(Saved data entries)
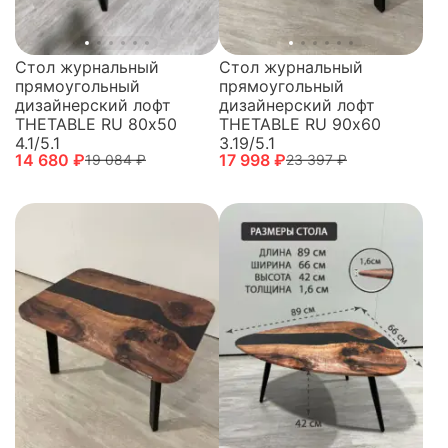
Стол журнальный
Стол журнальный
прямоугольный
прямоугольный
дизайнерский лофт
дизайнерский лофт
THETABLE RU 80х50
THETABLE RU 90х60
4.1/5.1
3.19/5.1
14 680 ₽
17 998 ₽
19 084 ₽
23 397 ₽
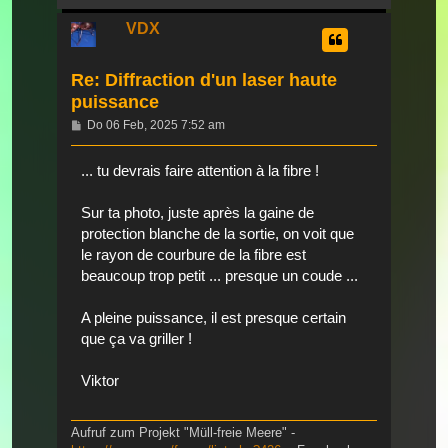
oben
VDX
Re: Diffraction d'un laser haute
puissance
Beitrag
Do 06 Feb, 2025 7:52 am
... tu devrais faire attention à la fibre !
Sur ta photo, juste après la gaine de
protection blanche de la sortie, on voit que
le rayon de courbure de la fibre est
beaucoup trop petit ... presque un coude ...
A pleine puissance, il est presque certain
que ça va griller !
Viktor
Aufruf zum Projekt "Müll-freie Meere" -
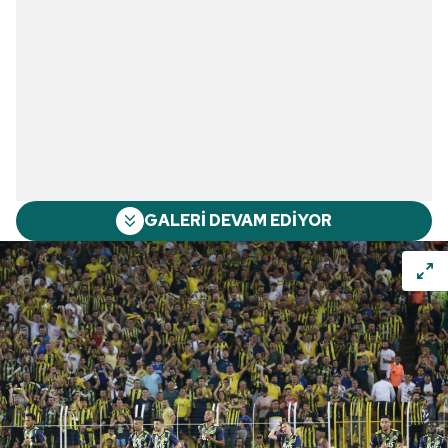
GALERİ DEVAM EDİYOR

Exercise goal ::
Retyping should start at the first line of the data above and stop after the line with "Sur ta photo, juste après la gaine de", and no picture should be included.

Problem solution ::
Стол журнальный
Стол журнальный
прямоугольный
прямоугольный
дизайнерский лофт
дизайнерский лофт
THETABLE RU 80х50
THETABLE RU 90х60
4.1/5.1
3.19/5.1
14 680 ₽
17 998 ₽
19 084 ₽
23 397 ₽
oben
VDX
Re: Diffraction d'un laser haute
puissance
Beitrag
Do 06 Feb, 2025 7:52 am
... tu devrais faire attention à la fibre !
Sur ta photo, juste après la gaine de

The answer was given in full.